:: PROBLEM REQUIREMENTS ::
Your reply should be made up of every line in the records below that holds the string "Przejrzyj".

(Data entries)
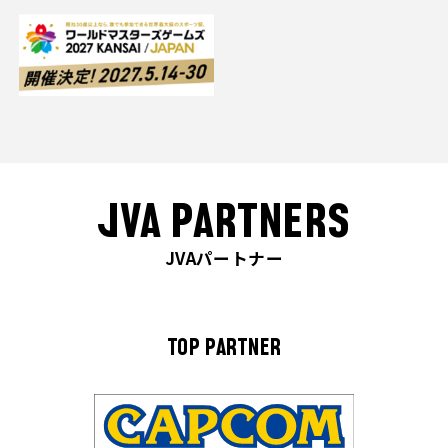
JVA PARTNERS
JVAパートナー
TOP PARTNER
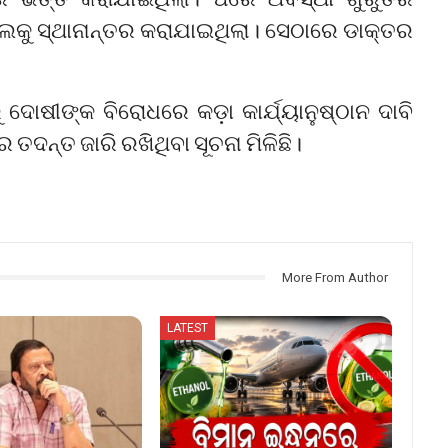
ାଲକୁ ସ୍ଥାନାନ୍ତର କରାଯାଇଥିଲା। ସେଠାରେ ଡାକ୍ତର
ୋଷୀଙ୍କ ବିରୋଧରେ କଡ଼ା କାର୍ଯ୍ୟାନୁଷ୍ଠାନ ଦାବି
ଦନ୍ତ ଜାରି ରଖିଥିବା ସୂଚନା ମିଳିଛି।
More From Author
LATEST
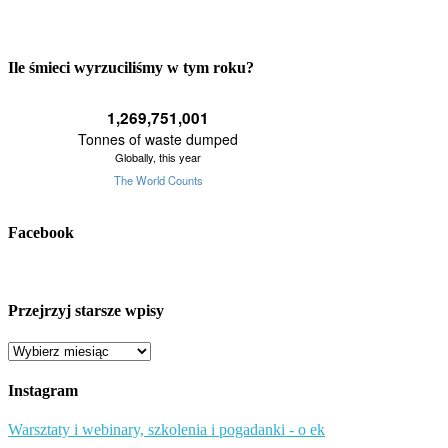
Ile śmieci wyrzuciliśmy w tym roku?
Facebook
Przejrzyj starsze wpisy
Przejrzyj
starsze
wpisy
Instagram
Warsztaty i webinary, szkolenia i pogadanki - o ek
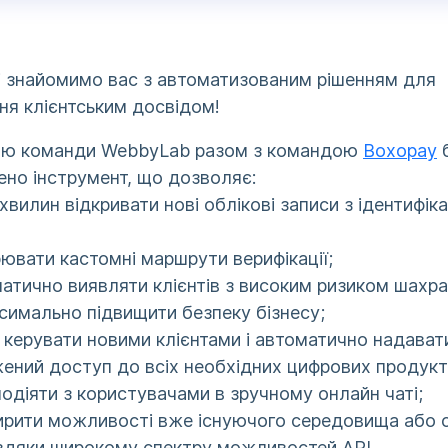
і знайомимо вас з автоматизованим рішенням для
ня клієнтським досвідом!
тю команди WebbyLab разом з командою
Boxopay
но інструмент, що дозволяє:
хвилин відкривати нові облікові записи з ідентифік
ювати кастомні маршрути верифікації;
атично виявляти клієнтів з високим ризиком шахра
симально підвищити безпеку бізнесу;
 керувати новими клієнтами і автоматично надават
ений доступ до всіх необхідних цифрових продукті
одіяти з користувачами в зручному онлайн чаті;
рити можливості вже існуючого середовища або 
авдяки широкому спектру можливостей API.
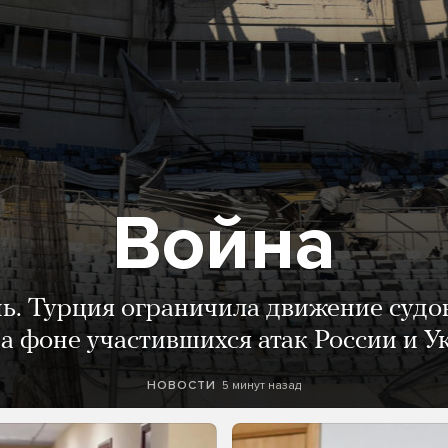
Война
нь. Турция ограничила движение судо
а фоне участившихся атак России и 
5 минут назад
НОВОСТИ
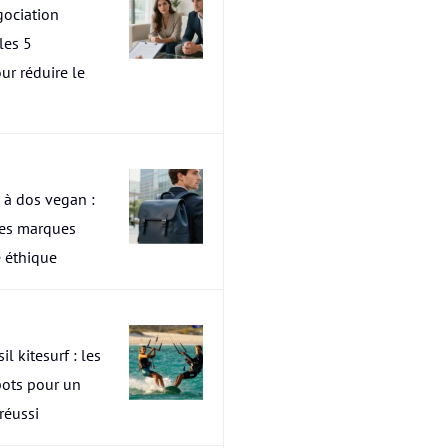
ociation
les 5
ur réduire le
 à dos vegan :
res marques
 éthique
il kitesurf : les
pots pour un
 réussi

:: ANSWER AREA ::
Przejrzyj starsze wpisy
Przejrzyj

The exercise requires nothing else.